In many cases, customers will outpace their initial projections and their commitment will be exhausted well before the contract term. When this happens, you reach another important decision point: you can either choose to entirely block usage or to transition smoothly to a pay-as-you-go model. If you don’t block use, the rate at which extra use is charged can be a tough call. You certainly don’t want to negatively incentivize additional product usage, but you still want customers to maintain the advantage of having paid upfront.
How Orb can help
A modern billing system like Orb gives you the ability to model prepaid commitments out of the box. Here’s how it works:
- A “customer” in the Orb platform – representing your user – maintains a prepaid balance, which can be in custom credit units or a real-world currency. Orb keeps an auditable ledger of all actions that change this balance, including deductions, expirations, and credit purchases.
- The customer subscribes to a set of “prices” (e.g. compute, storage, fine-tuning, GPT-4 calls) which all have pricing information in the currency corresponding to your commitment balance. Orb allows you to represent prices like “$0.06 / 1K tokens” or “6 credits / 1k tokens” equally well.
- As your application sends usage events to Orb, the customer commitment is automatically burned down in real-time. To accomplish this, Orb calculates how that event affects the quantity that should be used (translating the event’s metadata to an updated quantity through a query) and how that quantity should translate into the commitment’s currency.
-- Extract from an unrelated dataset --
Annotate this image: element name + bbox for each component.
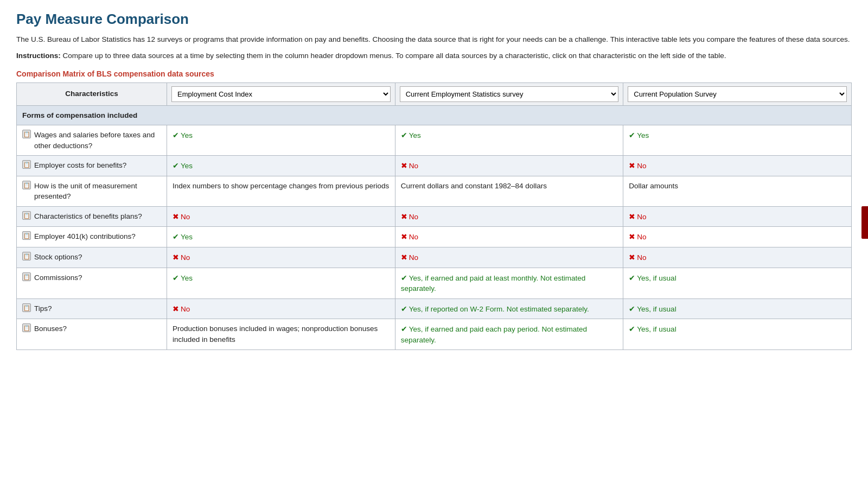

- When a customer’s existing commitment is exhausted, Orb automatically starts to accrue new usage onto the upcoming invoice, taking into account a configured overage rate.
This prepaid commitment functionality follows the core principles that underpin all aspects of the Orb platform:
- It scales reliably – Orb can keep track of real-time customer balances, even when they’re being deducted with thousands of events per second.
- It’s flexible enough to handle all metrics and pricing structures. Whether you have a simple setup (each request deducts a single credit) or a very sophisticated contract (e.g. an average metric, which potentially decreases during the period), Orb can accurately deduct the correct amount from the customer balance.
- It’s robust to real-world considerations of your business. Without any additional effort, Orb handles late-arriving event data, “backdated” actions, and amendments to usage that require replaying a series of events on the ledger. Orb also provides alerting when your customers are near usage thresholds, giving your internal teams the opportunities to motivate upsells and renewals.
Why prepaid credits fit AI companies so well
Looking to the future, AI companies will likely adopt prepaid commitments as a business strategy for three reasons. Firstly, prepaid commitments provide immediate cash inflows that increase liquidity and financial position, crucial due to high COGS. This means the companies wouldn't have to rely continuously on venture funding. Secondly, companies offering volume-based discounts for larger commitments will witness increased customer demand as these customers mature. As these customers become more adept at predicting their utilization patterns, they will gain more confidence in making commitments upfront. Thirdly, prepaid commitments will enhance the revenue stability of AI companies, particularly when dealing with customers experiencing high demand fluctuations.